I shrug my shoulders. “We have an understanding then, I guess.”

“John, I really don’t know how to say this. The only thing that's certain is that the choices I made will lead me somewhere. Wherever that may be, that I can't be sure. For now, the only thing I can come up with is ‘thanks’. I hope you accept it.” She turns around and starts to walk towards the front door.

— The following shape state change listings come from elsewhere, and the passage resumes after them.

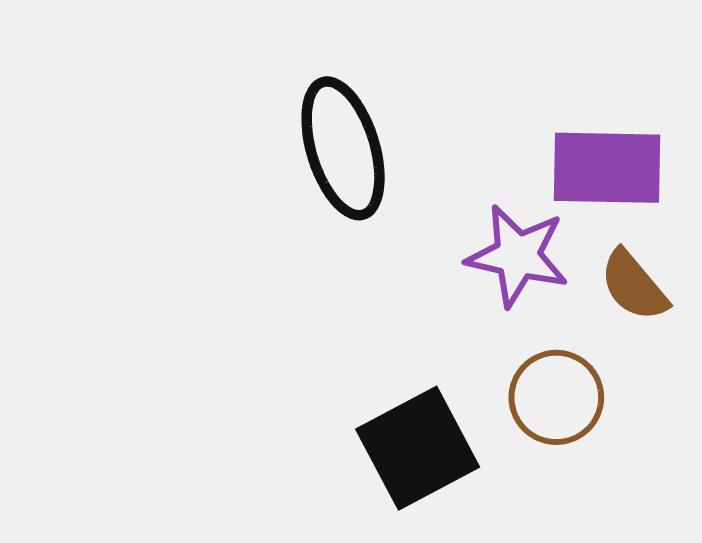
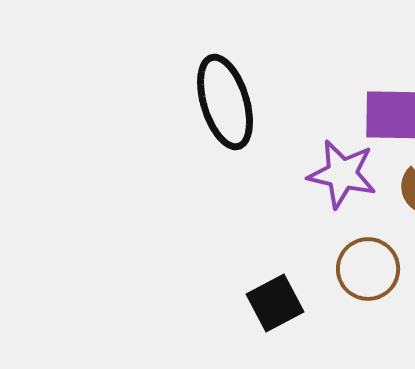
black square: (418, 448) -> (275, 303), size x0.7

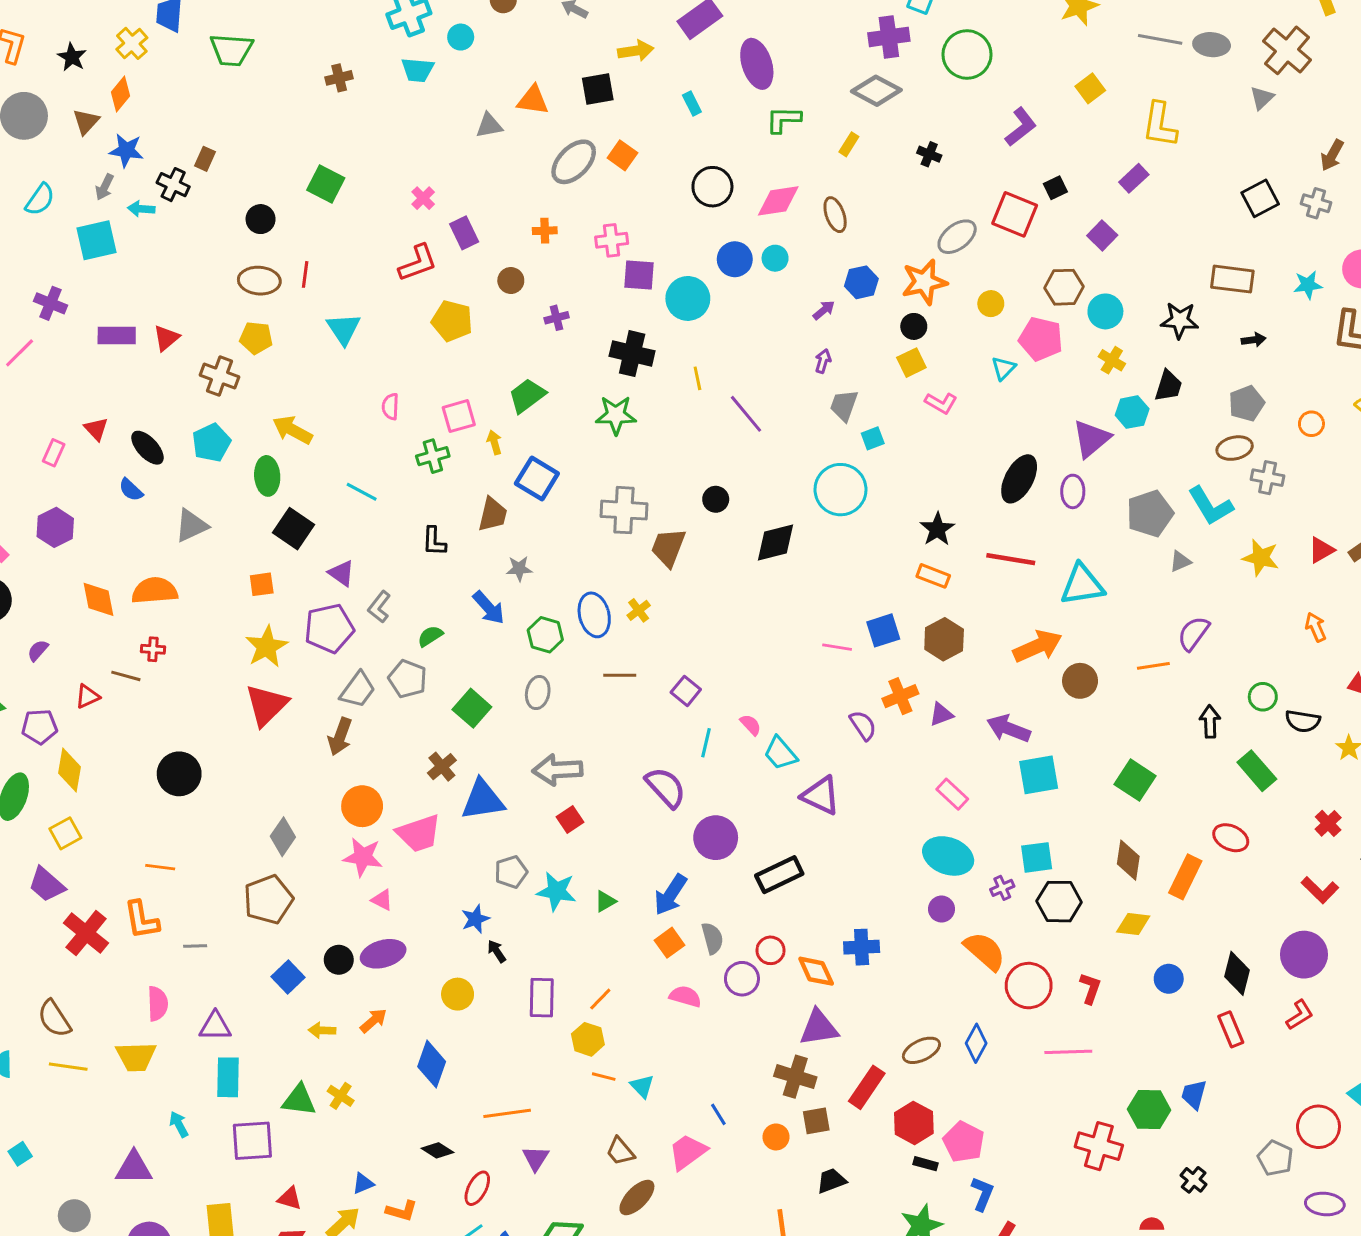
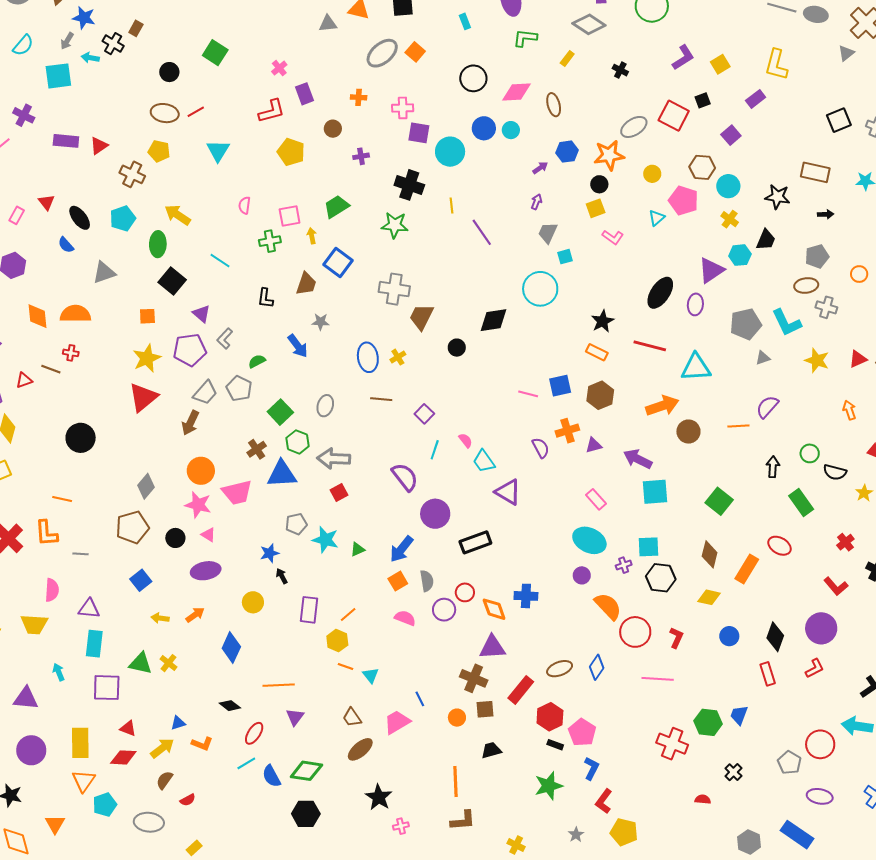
yellow square: (1090, 88) -> (720, 64), moved
red line: (305, 274) -> (196, 112), turned 48
black circle: (716, 499) -> (457, 348), moved
green hexagon: (545, 635) -> (298, 442), moved
black circle: (339, 960) -> (175, 538), moved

“When you come back here, tell me your name, and everything else that goes with it.”

She looks back at me. “I may sound like I’m pushing you away, but the distance will only make us stronger.” She then looks ahead, and opens the door, leaving behind her the Peter Cat and everything on this side.

"..The only thing that's certain is that the choices I made will lead me somewhere. Wherever that may be, that I can't be sure.." There's an irony right there.